BEGIN

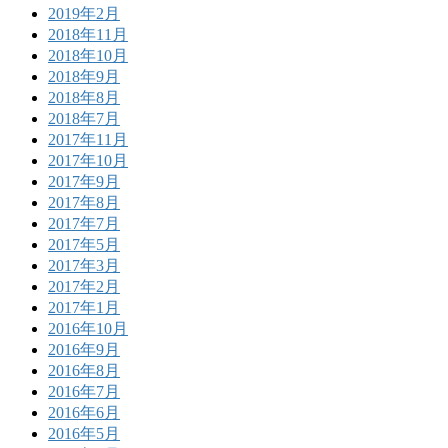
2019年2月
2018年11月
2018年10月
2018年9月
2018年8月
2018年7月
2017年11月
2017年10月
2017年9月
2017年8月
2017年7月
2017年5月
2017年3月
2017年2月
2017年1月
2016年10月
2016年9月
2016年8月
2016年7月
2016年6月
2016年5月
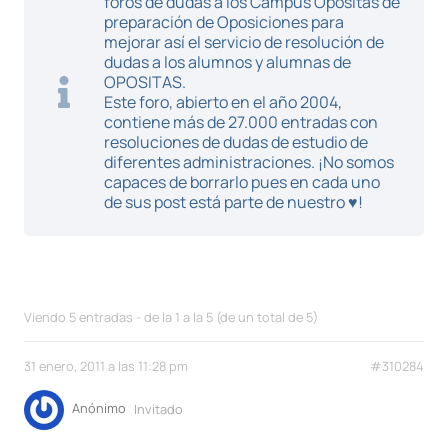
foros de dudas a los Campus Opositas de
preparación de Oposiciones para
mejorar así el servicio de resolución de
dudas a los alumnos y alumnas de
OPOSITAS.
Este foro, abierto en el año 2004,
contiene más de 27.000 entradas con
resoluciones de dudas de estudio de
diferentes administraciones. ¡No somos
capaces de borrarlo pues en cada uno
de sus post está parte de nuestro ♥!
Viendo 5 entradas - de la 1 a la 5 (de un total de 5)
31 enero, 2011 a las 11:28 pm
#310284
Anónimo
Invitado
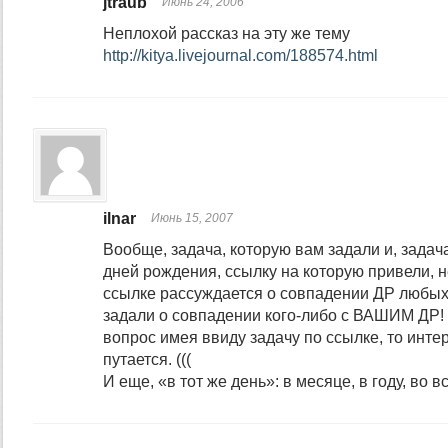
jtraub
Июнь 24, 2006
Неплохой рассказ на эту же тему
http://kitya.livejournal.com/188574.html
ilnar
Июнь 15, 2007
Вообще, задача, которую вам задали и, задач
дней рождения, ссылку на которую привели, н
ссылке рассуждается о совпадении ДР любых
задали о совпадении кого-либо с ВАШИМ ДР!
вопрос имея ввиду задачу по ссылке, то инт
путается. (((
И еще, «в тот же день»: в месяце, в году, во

END
BEGIN

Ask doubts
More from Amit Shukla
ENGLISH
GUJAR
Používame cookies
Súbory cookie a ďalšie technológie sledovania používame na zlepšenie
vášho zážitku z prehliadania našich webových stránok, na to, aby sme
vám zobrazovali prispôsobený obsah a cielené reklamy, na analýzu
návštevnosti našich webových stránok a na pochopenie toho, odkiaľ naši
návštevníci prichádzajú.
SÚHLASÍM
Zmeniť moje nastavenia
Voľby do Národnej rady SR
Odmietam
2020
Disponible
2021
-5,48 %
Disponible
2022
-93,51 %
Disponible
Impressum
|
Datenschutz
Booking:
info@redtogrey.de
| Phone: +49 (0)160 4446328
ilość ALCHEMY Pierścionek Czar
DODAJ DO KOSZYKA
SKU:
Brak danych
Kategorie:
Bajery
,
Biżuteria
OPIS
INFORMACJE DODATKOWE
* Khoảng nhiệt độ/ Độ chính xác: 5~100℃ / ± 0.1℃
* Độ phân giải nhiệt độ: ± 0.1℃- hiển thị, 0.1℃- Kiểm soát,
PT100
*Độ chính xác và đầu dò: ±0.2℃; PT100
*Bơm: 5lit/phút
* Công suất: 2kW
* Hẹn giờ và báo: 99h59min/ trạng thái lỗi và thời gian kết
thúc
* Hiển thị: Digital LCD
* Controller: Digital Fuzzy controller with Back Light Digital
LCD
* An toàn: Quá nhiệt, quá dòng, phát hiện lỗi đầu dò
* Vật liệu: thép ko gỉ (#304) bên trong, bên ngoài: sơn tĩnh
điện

END

What to do:
Would you output, from the records above, exactly the run of lines that starts at the line containing "Неплохой рассказ на эту же тему" and ends at the line containing "месяце, в году, во", and only that run?

Problem solution:
Неплохой рассказ на эту же тему
http://kitya.livejournal.com/188574.html
ilnar
Июнь 15, 2007
Вообще, задача, которую вам задали и, задач
дней рождения, ссылку на которую привели, н
ссылке рассуждается о совпадении ДР любых
задали о совпадении кого-либо с ВАШИМ ДР!
вопрос имея ввиду задачу по ссылке, то инт
путается. (((
И еще, «в тот же день»: в месяце, в году, во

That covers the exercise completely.